- Opening Delimiter -

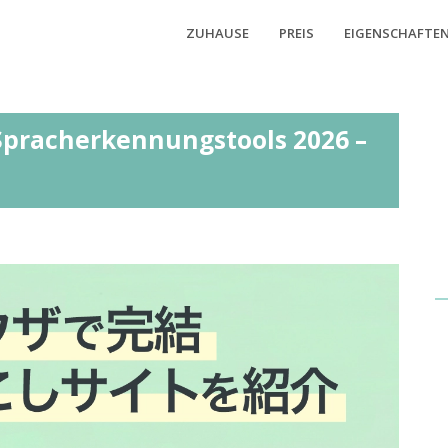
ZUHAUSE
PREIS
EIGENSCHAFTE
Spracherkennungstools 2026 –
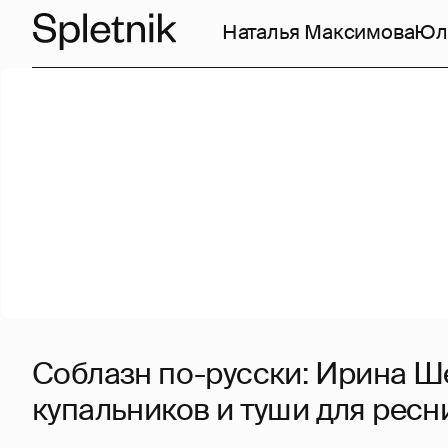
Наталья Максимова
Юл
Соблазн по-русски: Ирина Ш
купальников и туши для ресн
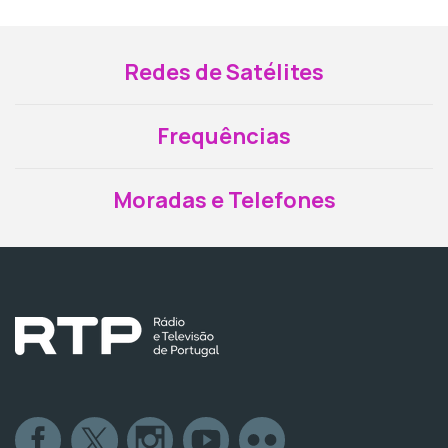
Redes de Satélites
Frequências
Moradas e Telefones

- Closing Delimiter -

= Exercise description =
All lines from the one that contains "Redes de Satélites" to the last line above must be given again exactly, with both included and nothing added.

= Written response =
Redes de Satélites
Frequências
Moradas e Telefones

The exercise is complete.